— What the task asks —
Report all lines in the records that hold the string "Feed".

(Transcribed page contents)
* * * * * * *
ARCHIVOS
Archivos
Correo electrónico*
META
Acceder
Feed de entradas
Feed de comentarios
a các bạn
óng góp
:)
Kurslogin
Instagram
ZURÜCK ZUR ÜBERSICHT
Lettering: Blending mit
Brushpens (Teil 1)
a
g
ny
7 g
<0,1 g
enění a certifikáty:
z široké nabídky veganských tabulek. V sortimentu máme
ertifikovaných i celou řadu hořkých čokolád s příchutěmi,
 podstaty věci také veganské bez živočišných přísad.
* * * * * * *
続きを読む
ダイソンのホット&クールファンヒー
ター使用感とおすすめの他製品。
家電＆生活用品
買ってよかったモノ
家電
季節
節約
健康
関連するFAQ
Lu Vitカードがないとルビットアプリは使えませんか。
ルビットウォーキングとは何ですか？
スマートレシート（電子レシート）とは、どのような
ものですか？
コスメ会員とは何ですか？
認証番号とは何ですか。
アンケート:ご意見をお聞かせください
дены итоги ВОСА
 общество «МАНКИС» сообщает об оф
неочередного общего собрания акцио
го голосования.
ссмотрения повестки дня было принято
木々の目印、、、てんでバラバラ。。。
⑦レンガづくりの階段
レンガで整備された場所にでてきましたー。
* * * * * * *
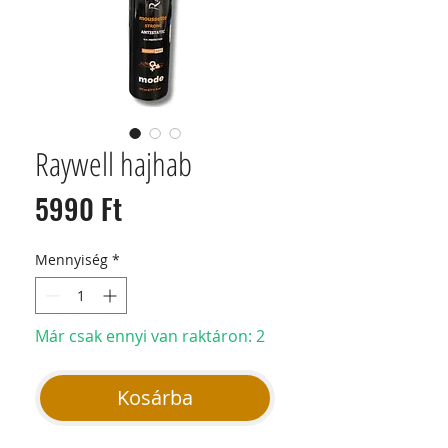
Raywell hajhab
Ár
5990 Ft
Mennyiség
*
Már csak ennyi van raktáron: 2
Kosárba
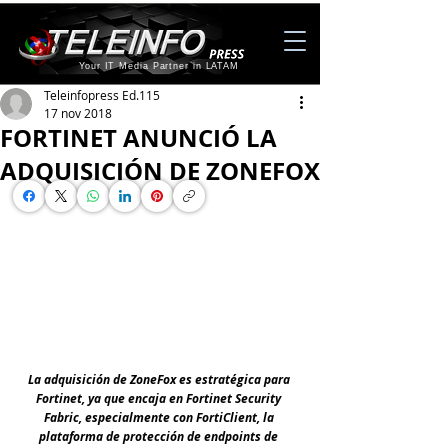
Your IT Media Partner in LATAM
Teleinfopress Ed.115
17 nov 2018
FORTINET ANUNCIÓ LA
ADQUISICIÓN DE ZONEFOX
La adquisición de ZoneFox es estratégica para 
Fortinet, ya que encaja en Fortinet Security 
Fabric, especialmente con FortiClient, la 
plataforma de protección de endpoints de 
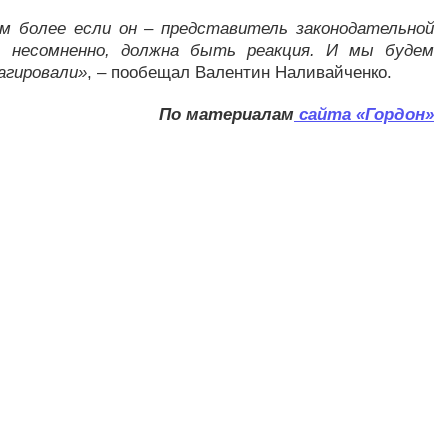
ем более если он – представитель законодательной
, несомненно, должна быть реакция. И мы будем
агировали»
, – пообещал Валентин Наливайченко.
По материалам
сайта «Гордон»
* * * * * * *
— Result —
Feed de entradas
Feed de comentarios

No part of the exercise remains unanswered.